FALL RIVER: A support group aimed at helping those find solutions and resource for their loved ones dealing with dementia and Alzheimer’s wants to provide those with a clearer sense of understanding.
Three years ago, Sharron Paattinen and Barb MacLellan founded the Fall River Alzheimer’s & Dementia Family Caregivers Support Group. They meet monthly at the last Wednesday of each month at the Old Schoolhouse at 1018 Fall River Road (the Senior’s Friendly Centre). The meetings run from 7-9 p.m.
While they usually have more than a dozen people from the area turn out for their meetings, Paattinen believes there are more out there, but they are unaware that the support group exists.
“We get a lot of people coming to us from the doctors office as they saw our poster and pamphlet they have there,” she said. “When we hold our meetings its done with total confidentiality.”
Paattinen said the group offers a place to exchange ideas and information; talk through challenges and learn what resources are available for those challenges in the community.

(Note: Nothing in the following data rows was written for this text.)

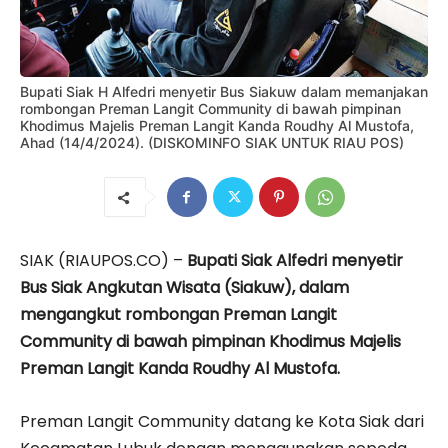
Bupati Siak H Alfedri menyetir Bus Siakuw dalam memanjakan
rombongan Preman Langit Community di bawah pimpinan
Khodimus Majelis Preman Langit Kanda Roudhy Al Mustofa,
Ahad (14/4/2024). (DISKOMINFO SIAK UNTUK RIAU POS)
SIAK (RIAUPOS.CO) –
Bupati Siak Alfedri menyetir
Bus Siak Angkutan Wisata (Siakuw), dalam
mengangkut rombongan Preman Langit
Community di bawah pimpinan Khodimus Majelis
Preman Langit Kanda Roudhy Al Mustofa.
Preman Langit Community datang ke Kota Siak dari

“We focus on education by inviting guest speakers in to the group,” said Paattinen.
Some of the past topics include: expanded role of paramedics in the community; the value of music therapy in Dementia; polyparmacology in the elderly; P.I.E.C.E.S, fraud awareness and safety measures in the home for the elderly.
“The group decides on what information they need and then the facilitator finds the appropriate speaker,” said Paattinen.
Part of the adjunct therapy for those with Dementia can include the weekly jam sessions held Saturday nights at the Old Schoolhouse.
“Many members of the jam sessions have had family members or friends who have suffered from the disease,” said Paattinen. “Members of the Fall River Alzheimer’s & Dementia Family Caregivers Support Group are encouraged to come and bring their family members ti the jam sessions.”
She said belonging to a Caregiver’s Support Group offers many rewards.
“The caregiver doesn’t feel so lonely, isolated, or socially judged any further,” said Paattinen. “They gain a sense of empowerment over their situation through the education and emotional support that is being provided.
“Throughout the Alzheimer’s journey group members start ti develop a clearer sense of understanding of what is expected of them in their care-giving role, they start to develop better coping skills that in fact lessen the stress and anxiety that is often associated with the care-giving process.”